There is a verse in the Bible that virtually everyone knows – if not verbatim, at least they would recognize it when they heard it. Next to John 3:16, it is perhaps the best known verse in the Bible. It reads as follows:

Love is patient, love is kind. It does not envy, it does not boast, it is not proud. It is not rude, it is not self-seeking, it is not easily angered, it keeps no record of wrongs. Love does not delight in evil but rejoices with the truth. It always protects, always trusts, always hopes, and always perseveres. Love never fails. [1 Corinthians 13:4-8]

It is read at weddings every day in this country. It was read at my wedding almost nine years ago despite the fact that, at the time, I had no relationship with my Lord and Savior. Perhaps there is too much familiarity with the verse. So much so that sometimes we don’t take the time to step back and think about the truth and importance of that verse. That’s what I hope to do in this posting and future postings. I want to take some time to look at each characteristic of love reflected in this verse and understand the importance and application of each.

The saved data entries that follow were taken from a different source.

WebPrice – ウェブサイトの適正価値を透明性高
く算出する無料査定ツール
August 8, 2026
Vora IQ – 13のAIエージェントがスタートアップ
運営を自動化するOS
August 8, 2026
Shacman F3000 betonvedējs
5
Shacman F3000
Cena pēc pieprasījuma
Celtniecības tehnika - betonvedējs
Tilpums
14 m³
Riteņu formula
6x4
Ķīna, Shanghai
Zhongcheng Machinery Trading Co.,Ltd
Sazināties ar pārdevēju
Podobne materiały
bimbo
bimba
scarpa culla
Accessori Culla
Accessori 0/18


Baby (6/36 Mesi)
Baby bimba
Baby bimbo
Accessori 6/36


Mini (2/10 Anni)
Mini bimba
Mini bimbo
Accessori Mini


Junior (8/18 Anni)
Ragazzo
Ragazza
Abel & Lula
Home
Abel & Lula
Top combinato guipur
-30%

So, what exactly prompted this article on love? In many ways, I started this study as part of my own spiritual walk, but as I studied the concept of love, it was apparent that there were wider implications. The fact is that we live in a culture infatuated with the concept of love. We seek it. We read about it. We watch it on the big screen. We read magazines to tell us how to make that special someone love us. We buy things to try to make people love us, and when that doesn’t fulfill us, we buy things to numb the pain. Our world is starved for love. The theme of love is pervasive in music, poetry, books, movies, television, and magazines. In researching the world’s view of love, I came across the following quote which really sums it up: “Love is a popular subject today. Never before in history have we heard so much about it yet seen so little of it in action.” (Strauss, Richard L. Marriage Is for Love. Bible.Org. Biblical Studies Foundation. 7/11/2006)

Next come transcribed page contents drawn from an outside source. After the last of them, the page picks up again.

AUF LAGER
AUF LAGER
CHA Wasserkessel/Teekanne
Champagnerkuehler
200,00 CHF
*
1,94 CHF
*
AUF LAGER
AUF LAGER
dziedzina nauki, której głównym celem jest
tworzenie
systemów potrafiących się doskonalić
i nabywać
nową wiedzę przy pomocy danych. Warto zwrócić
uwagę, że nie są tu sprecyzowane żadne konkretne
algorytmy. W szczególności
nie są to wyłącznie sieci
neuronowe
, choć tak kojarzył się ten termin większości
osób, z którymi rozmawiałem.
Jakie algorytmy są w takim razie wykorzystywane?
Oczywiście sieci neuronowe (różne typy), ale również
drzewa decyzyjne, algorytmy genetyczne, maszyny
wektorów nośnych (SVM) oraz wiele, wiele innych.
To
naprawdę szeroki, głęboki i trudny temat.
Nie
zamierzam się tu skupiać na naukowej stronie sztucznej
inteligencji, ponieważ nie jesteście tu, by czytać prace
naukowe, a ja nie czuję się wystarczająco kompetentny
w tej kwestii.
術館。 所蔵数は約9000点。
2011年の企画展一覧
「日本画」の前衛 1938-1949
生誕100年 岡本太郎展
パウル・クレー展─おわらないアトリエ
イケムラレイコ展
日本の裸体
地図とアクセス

Unfortunately, the idea of love that the world views as paramount is exactly the opposite of true love as described in the Bible. The world’s love is selfish. It is a love which says, “I love you because of how you make me feel, because of what you can do for me, because of how other people look at me when I am with you.” In the world, being loved is more important than loving. The world’s view of love is materialistic. We were designed to love people and use things, but we live in a world where we love things and use people. The world confuses love with infatuation. In the world, love is something fleeting. It can be “fallen into” and just as easily “fallen out of.” In the view of the world, we have no control whatsoever over when we love, whom we love, or how we love. In this world, love is just a feeling that comes and goes. It does not require effort or wisdom. We are essentially victims of love. “Love is blind” says the world. On the contrary, “…love cannot be blind. Infatuation may be blind; physical desire may be blind, but love is the only real vision there is.” (Thoughts Concerning Marriage Matters. Marriage Missions. Steve & Cindy Wright. 7/14/2006)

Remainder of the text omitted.